* _WHAT THE TASK REQUIRES_:
Could you reproduce the entries exactly, omitting every picture?

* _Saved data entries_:
================================
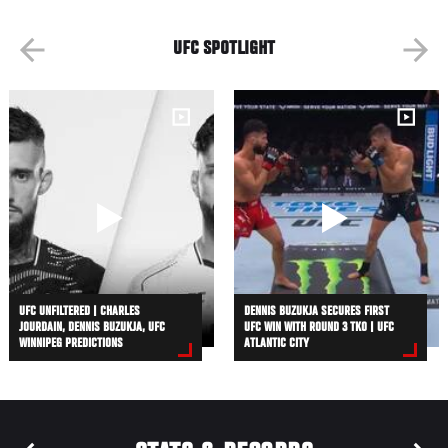
UFC SPOTLIGHT
UFC UNFILTERED | CHARLES
DENNIS BUZUKJA SECURES FIRST
JOURDAIN, DENNIS BUZUKJA, UFC
UFC WIN WITH ROUND 3 TKO | UFC
WINNIPEG PREDICTIONS
ATLANTIC CITY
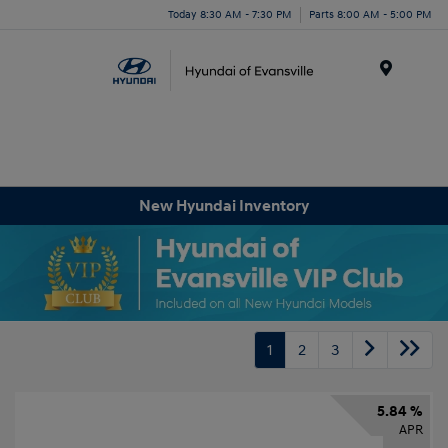
Today 8:30 AM - 7:30 PM
Parts 8:00 AM - 5:00 PM
Menu
New Hyundai Inventory
1
2
3
5.84 %
APR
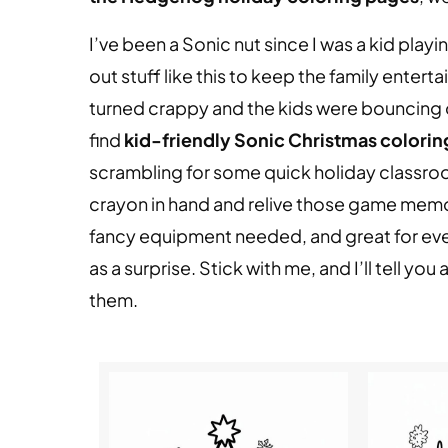
I’ve been a Sonic nut since I was a kid play
out stuff like this to keep the family entert
turned crappy and the kids were bouncing of
find
kid-friendly Sonic Christmas coloring
scrambling for some quick holiday classroom 
crayon in hand and relive those game memor
fancy equipment needed, and great for ever
as a surprise. Stick with me, and I’ll tell y
them.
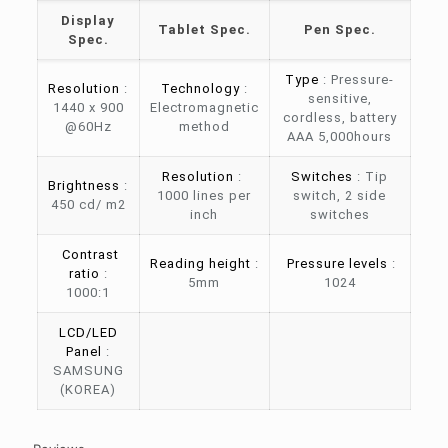
Display
Tablet Spec
.
Pen Spec.
Spec
.
Type
: Pressure-
Resolution
:
Technology
:
sensitive,
1440 x 900
Electromagnetic
cordless, battery
@60Hz
method
AAA 5,000hours
Resolution
:
Switches
: Tip
Brightness
:
1000 lines per
switch, 2 side
450 cd/ m2
inch
switches
Contrast
Reading height
:
Pressure levels
:
ratio
:
5mm
1024
1000:1
LCD/LED
Panel
:
SAMSUNG
(KOREA)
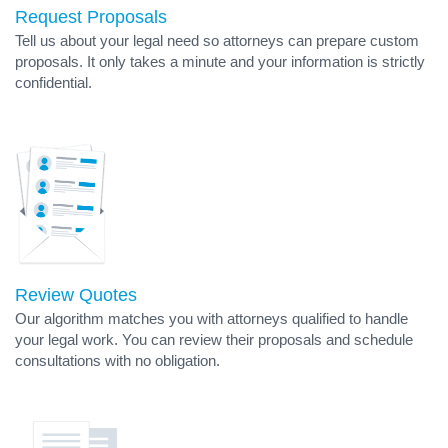
Request Proposals
Tell us about your legal need so attorneys can prepare custom
proposals. It only takes a minute and your information is strictly
confidential.
Review Quotes
Our algorithm matches you with attorneys qualified to handle
your legal work. You can review their proposals and schedule
consultations with no obligation.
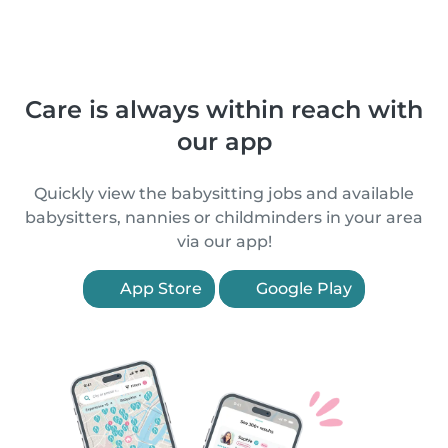
Care is always within reach with
our app
Quickly view the babysitting jobs and available
babysitters, nannies or childminders in your area
via our app!
App Store
Google Play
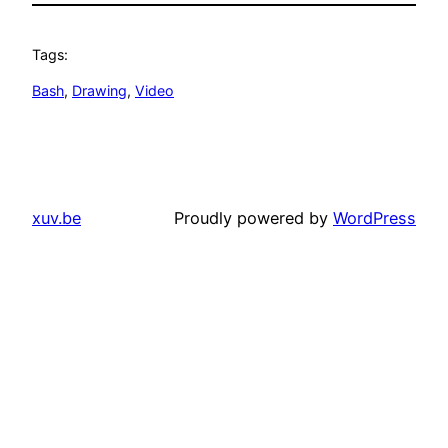
Tags:
Bash
, 
Drawing
, 
Video
xuv.be
Proudly powered by
WordPress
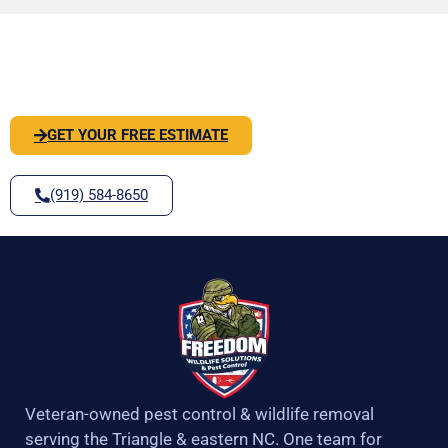
o
g
e
b
o
r
r
e
PEST OR WILDLIFE PROBLEM? LET'S
k
a
-
m
SOLVE IT
f
GET YOUR FREE ESTIMATE
(919) 584-8650
Veteran-owned pest control & wildlife removal
serving the Triangle & eastern NC. One team for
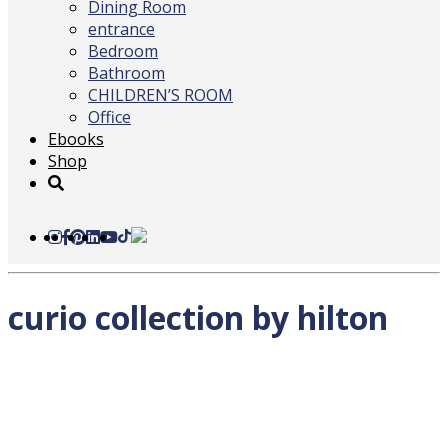
Dining Room
entrance
Bedroom
Bathroom
CHILDREN’S ROOM
Office
Ebooks
Shop
curio collection by hilton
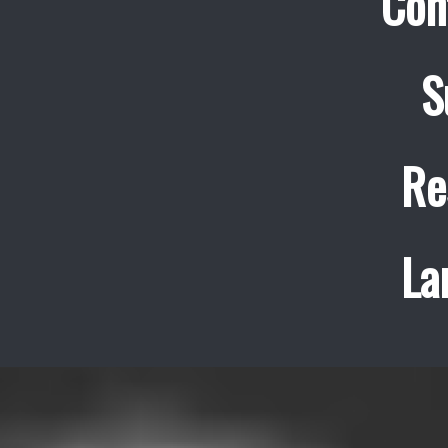
Con
S
Re
La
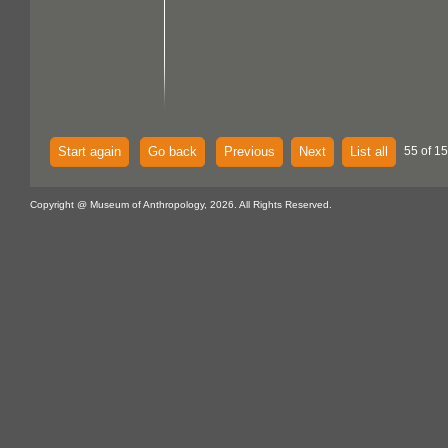
Start again
Go back
Previous
Next
List all
55 of 15
Copyright @ Museum of Anthropology, 2026. All Rights Reserved.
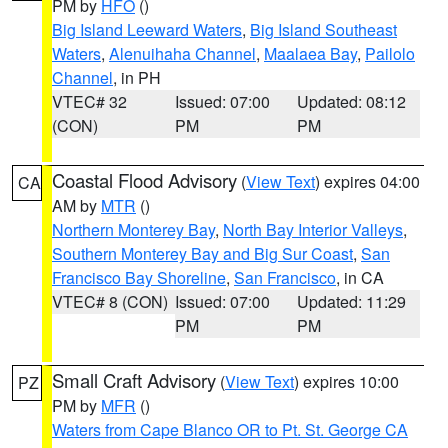
PM by
HFO
()
Big Island Leeward Waters
,
Big Island Southeast
Waters
,
Alenuihaha Channel
,
Maalaea Bay
,
Pailolo
Channel
, in PH
VTEC# 32
Issued: 07:00
Updated: 08:12
(CON)
PM
PM
Coastal Flood Advisory
(
View Text
) expires 04:00
CA
AM by
MTR
()
Northern Monterey Bay
,
North Bay Interior Valleys
,
Southern Monterey Bay and Big Sur Coast
,
San
Francisco Bay Shoreline
,
San Francisco
, in CA
VTEC# 8 (CON)
Issued: 07:00
Updated: 11:29
PM
PM
Small Craft Advisory
(
View Text
) expires 10:00
PZ
PM by
MFR
()
Waters from Cape Blanco OR to Pt. St. George CA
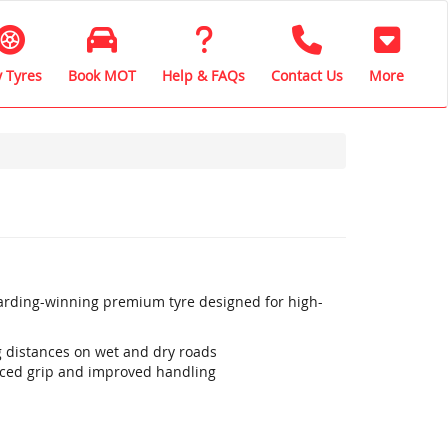
 Tyres
Book MOT
Help & FAQs
Contact Us
More
warding-winning premium tyre designed for high-
ng distances on wet and dry roads
ced grip and improved handling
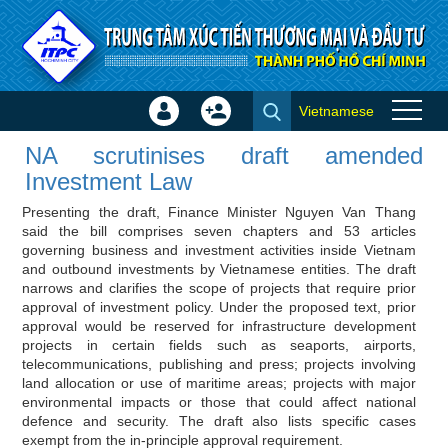
Skip to Content
Vietnamese
Sign
Create
NA scrutinises draft amended
In
Account
NA scrutinises draft amended
Investment Law - Investor news
×
Investment Law
Presenting the draft, Finance Minister Nguyen Van Thang
said the bill comprises seven chapters and 53 articles
governing business and investment activities inside Vietnam
and outbound investments by Vietnamese entities. The draft
narrows and clarifies the scope of projects that require prior
approval of investment policy. Under the proposed text, prior
approval would be reserved for infrastructure development
projects in certain fields such as seaports, airports,
telecommunications, publishing and press; projects involving
land allocation or use of maritime areas; projects with major
environmental impacts or those that could affect national
defence and security. The draft also lists specific cases
exempt from the in-principle approval requirement.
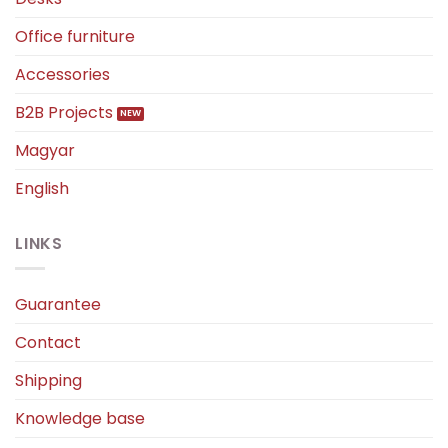
Office furniture
Accessories
B2B Projects
Magyar
English
LINKS
Guarantee
Contact
Shipping
Knowledge base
================================
* _EXERCISE SOLUTION_:
UFC SPOTLIGHT
UFC UNFILTERED | CHARLES
DENNIS BUZUKJA SECURES FIRST
JOURDAIN, DENNIS BUZUKJA, UFC
UFC WIN WITH ROUND 3 TKO | UFC
WINNIPEG PREDICTIONS
ATLANTIC CITY
Today 8:30 AM - 7:30 PM
Parts 8:00 AM - 5:00 PM
Menu
New Hyundai Inventory
1
2
3
5.84 %
APR
I’ve been a Sonic nut since I was a kid play
out stuff like this to keep the family entert
turned crappy and the kids were bouncing of
find
kid-friendly Sonic Christmas coloring
scrambling for some quick holiday classroom 
crayon in hand and relive those game memor
fancy equipment needed, and great for ever
as a surprise. Stick with me, and I’ll tell y
them.
Display
Tablet Spec
.
Pen Spec.
Spec
.
Type
: Pressure-
Resolution
:
Technology
:
sensitive,
1440 x 900
Electromagnetic
cordless, battery
@60Hz
method
AAA 5,000hours
Resolution
:
Switches
: Tip
Brightness
:
1000 lines per
switch, 2 side
450 cd/ m2
inch
switches
Contrast
Reading height
:
Pressure levels
:
ratio
:
5mm
1024
1000:1
LCD/LED
Panel
:
SAMSUNG
(KOREA)
Request Proposals
Tell us about your legal need so attorneys can prepare custom
proposals. It only takes a minute and your information is strictly
confidential.
Review Quotes
Our algorithm matches you with attorneys qualified to handle
your legal work. You can review their proposals and schedule
consultations with no obligation.
Care is always within reach with
our app
Quickly view the babysitting jobs and available
babysitters, nannies or childminders in your area
via our app!
App Store
Google Play
Tags:
Bash
, 
Drawing
, 
Video
xuv.be
Proudly powered by
WordPress
o
g
e
b
o
r
r
e
PEST OR WILDLIFE PROBLEM? LET'S
k
a
-
m
SOLVE IT
f
GET YOUR FREE ESTIMATE
(919) 584-8650
Veteran-owned pest control & wildlife removal
serving the Triangle & eastern NC. One team for
Dining Room
entrance
Bedroom
Bathroom
CHILDREN’S ROOM
Office
Ebooks
Shop
curio collection by hilton
Con
S
Re
La
Start again
Go back
Previous
Next
List all
55 of 15
Copyright @ Museum of Anthropology, 2026. All Rights Reserved.
PM by
HFO
()
Big Island Leeward Waters
,
Big Island Southeast
Waters
,
Alenuihaha Channel
,
Maalaea Bay
,
Pailolo
Channel
, in PH
VTEC# 32
Issued: 07:00
Updated: 08:12
(CON)
PM
PM
Coastal Flood Advisory
(
View Text
) expires 04:00
CA
AM by
MTR
()
Northern Monterey Bay
,
North Bay Interior Valleys
,
Southern Monterey Bay and Big Sur Coast
,
San
Francisco Bay Shoreline
,
San Francisco
, in CA
VTEC# 8 (CON)
Issued: 07:00
Updated: 11:29
PM
PM
Small Craft Advisory
(
View Text
) expires 10:00
PZ
PM by
MFR
()
Waters from Cape Blanco OR to Pt. St. George CA
 Tyres
Book MOT
Help & FAQs
Contact Us
More
warding-winning premium tyre designed for high-
ng distances on wet and dry roads
ced grip and improved handling
Skip to Content
Vietnamese
Sign
Create
NA scrutinises draft amended
In
Account
NA scrutinises draft amended
Investment Law - Investor news
×
Investment Law
Presenting the draft, Finance Minister Nguyen Van Thang
said the bill comprises seven chapters and 53 articles
governing business and investment activities inside Vietnam
and outbound investments by Vietnamese entities. The draft
narrows and clarifies the scope of projects that require prior
approval of investment policy. Under the proposed text, prior
approval would be reserved for infrastructure development
projects in certain fields such as seaports, airports,
telecommunications, publishing and press; projects involving
land allocation or use of maritime areas; projects with major
environmental impacts or those that could affect national
defence and security. The draft also lists specific cases
exempt from the in-principle approval requirement.
Office furniture
Accessories
B2B Projects
Magyar
English
LINKS
Guarantee
Contact
Shipping
Knowledge base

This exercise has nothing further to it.